Why Web Application Fault Tolerance Matters?
To keep applications working, the internet relies on many components like DNS servers, web servers, load balancers, routers, and physical connections. These parts can, and often do fail. To understand how applications stay available despite these failures, we can think about fault tolerance operating at different layers, starting from the application itself down to the underlying network plumbing:
-
Application Layer (Layer 3): This is where the application’s code runs on web servers. Fault tolerance at this layer focuses on ensuring the application remains functional even if individual servers encounter issues.
-
Infrastructure Layer (Layer 2): This layer handles directing users to the right application servers. It includes critical components like Load Balancers (which distribute traffic) and DNS (which translates domain names to IP addresses).
-
Network Layer (Layer 1): Underlying everything are the physical connections and routing protocols (like BGP) that allow data packets to travel across the internet. This layer ensures traffic can find alternative routes if primary paths become unavailable.
(Note: don’t confuse these layers with the formal OSI model layers.)
Let’s explore how fault tolerance works within each of these layers.
Layer 3: Handling Web Application Failures
We generally run multiple interchangeable web servers behind load balancers. If a web server fails, the load balancer detects the failed server (using health checks), and upcoming requests are routed to other healthy servers.
Layer 2: Infrastructure Fault Tolerance (Load Balancers and DNS)
Handling Load Balancer Failures
Using just one load balancer creates a single point of failure. Reliable services often use DNS load balancing and have multiple load balancers behind DNS (e.g., github.com). DNS service providers like Cloudflare and AWS Route 53 run their own health checks on these load balancers. If a load balancer fails, the DNS service finds out and stops returning its IP address in response to DNS queries.

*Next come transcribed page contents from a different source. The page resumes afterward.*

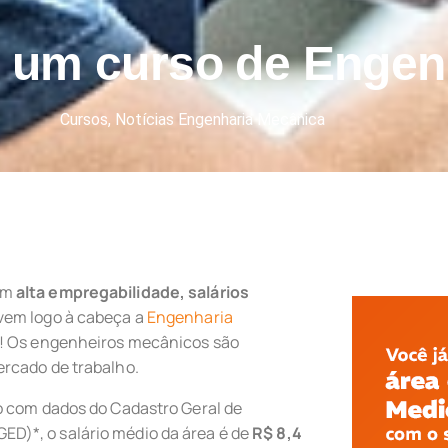
 um curso de Engen
Cursos
,
Notícias Engenharia Mecânica
om
alta empregabilidade, salários
 vem logo à cabeça a
Engenharia
ma! Os engenheiros mecânicos são
rcado de trabalho.
o com dados do Cadastro Geral de
)*, o salário médio da área é de
R$ 8,4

However, clients may not immediately recover, as DNS responses can be cached locally. If a client’s cache has the IP of a load balancer that just failed, it might keep trying to reach it until the cache expires. To minimize this problem, multiple techniques are used:
- DNS Servers return multiple IP addresses during resolution, and the client can try other IP addresses if the first one fails.
- DNS records use short TTLs (Time-To-Live). This forces clients to perform DNS resolution more frequently, reducing the chance of using a bad IP for too long.
Alternatively, instead of relying solely on DNS load balancing with multiple IPs, load balancers themselves might use Anycast IPs behind a single DNS entry. We will discuss the Anycast approach next.
Keeping DNS Servers Working (Anycast)
The DNS system itself needs to be reliable. This includes the DNS servers for your applications (specific authoritative servers for example.com
), Root servers(servers for domains like .com
) and other DNS resolvers in between. What if one of these DNS servers fails? The solution is often Anycast IP Addressing.
Anycast is a clever technique where many servers in different locations around the world all share the exact same IP address. They announce this shared IP address using BGP (Border Gateway Protocol). Internet routers see multiple paths to this Anycast IP. They usually send your request, like a DNS query, to the server that seems “closest” based on network topology (meaning the fewest network hops or lowest latency/cost).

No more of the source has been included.